Transcribed page contents
= = =

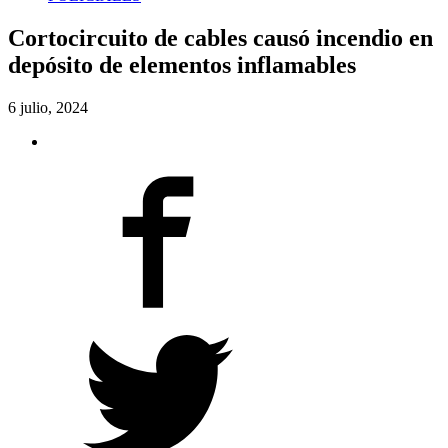
Cortocircuito de cables causó incendio en
depósito de elementos inflamables
6 julio, 2024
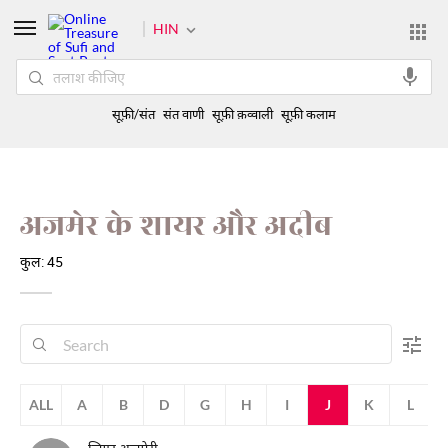
HIN
सूफ़ी/संत
संत वाणी
सूफ़ी क़व्वाली
सूफ़ी कलाम
अजमेर के शायर और अदीब
कुल: 45
ALL
A
B
D
G
H
I
J
K
L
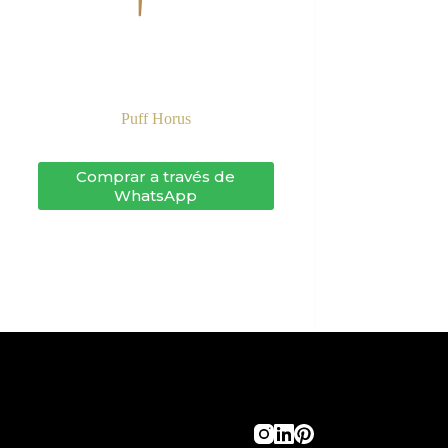
Puff Horus
Comprar a través de
WhatsApp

= = =

[What you need to do] Going through the records above line by line, transcribe each one exactly and skip any pictures.

[Output below]
Cortocircuito de cables causó incendio en
depósito de elementos inflamables
6 julio, 2024
HIN
सूफ़ी/संत
संत वाणी
सूफ़ी क़व्वाली
सूफ़ी कलाम
अजमेर के शायर और अदीब
कुल: 45
ALL
A
B
D
G
H
I
J
K
L
Puff Horus
Comprar a través de
WhatsApp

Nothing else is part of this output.